Forum Stats

  • 3,759,022 Users
  • 2,251,493 Discussions
  • 7,870,471 Comments

Discussions

Is there a way to convert a function that uses recursive regexp into "plain" SQL?

JonWat
JonWat Member Posts: 536 Silver Badge

I have a function that selects out the first words in a given string if they are all caps (plus a couple of punctuation marks). I now need to do the same thing in an environment where I cannot use functions, and where CTE functions cannot be used (a Direct Database Request in OBIEE 11.1.1.7.).

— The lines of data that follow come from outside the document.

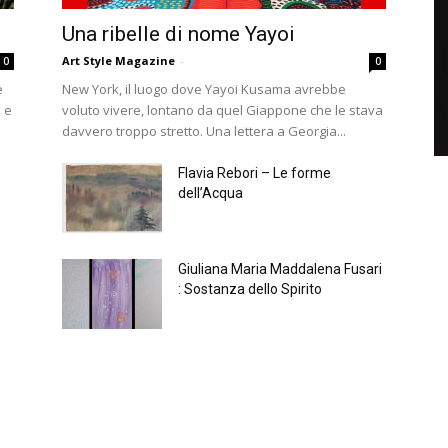
Una ribelle di nome Yayoi
Art Style Magazine
-
0
0
e
New York, il luogo dove Yayoi Kusama avrebbe
i e
voluto vivere, lontano da quel Giappone che le stava
davvero troppo stretto. Una lettera a Georgia...
Flavia Rebori – Le forme
dell’Acqua
Giuliana Maria Maddalena Fusari
: Sostanza dello Spirito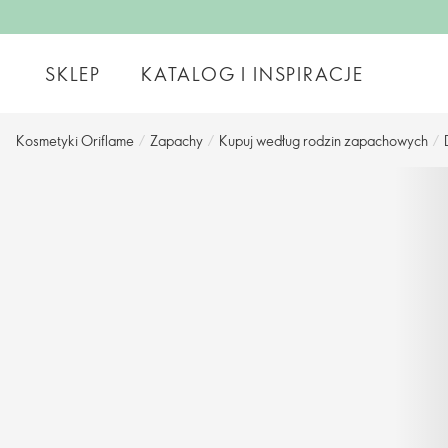
SKLEP
KATALOG I INSPIRACJE
Kosmetyki Oriflame
/
Zapachy
/
Kupuj według rodzin zapachowych
/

Below is the contents of the function which works fine given a single row of input, but which cannot handle a set of data (i.e. the two rows in the full testdata). Is there any way to get the same result using just SQL?

Thanks.


with testdata as
 --(select 'END ORGNAME Begin address' p_address from dual union all
 (select 'NEWFOUNDLAND SOCIETY INC 24 High Street' p_address from dual)
select listagg(apart,' ') within group (order by lv) trans_string,length(listagg(apart,' ') within group (order by lv)) trans_string_length
 from 
  (SELECT regexp_substr(p_address,'[^ ]+',1,level) apart,level lv
   from testdata
   connect by level <= REGEXP_COUNT (p_address,'[^ ]+')
  )t  
 where t.lv <= 
      ( select nvl(min(case when isvalid = 0 then lv end) - 1, count(*)) 
        from
          (select lv,ispo,case when not (ispo = 1 or rv= 0) then 1 else 0 end isvalid
           from
             (select lv,apart,regexp_instr(apart,'^[A-Z&,.]*$') rv,case when apart in ('PO','P.O.') then 1 else 0 end ispo
              from 
                (SELECT regexp_substr(p_address,'[^ ]+',1,level) apart,level lv
                 from testdata
                 connect by level <= REGEXP_COUNT (p_address,'[^ ]+')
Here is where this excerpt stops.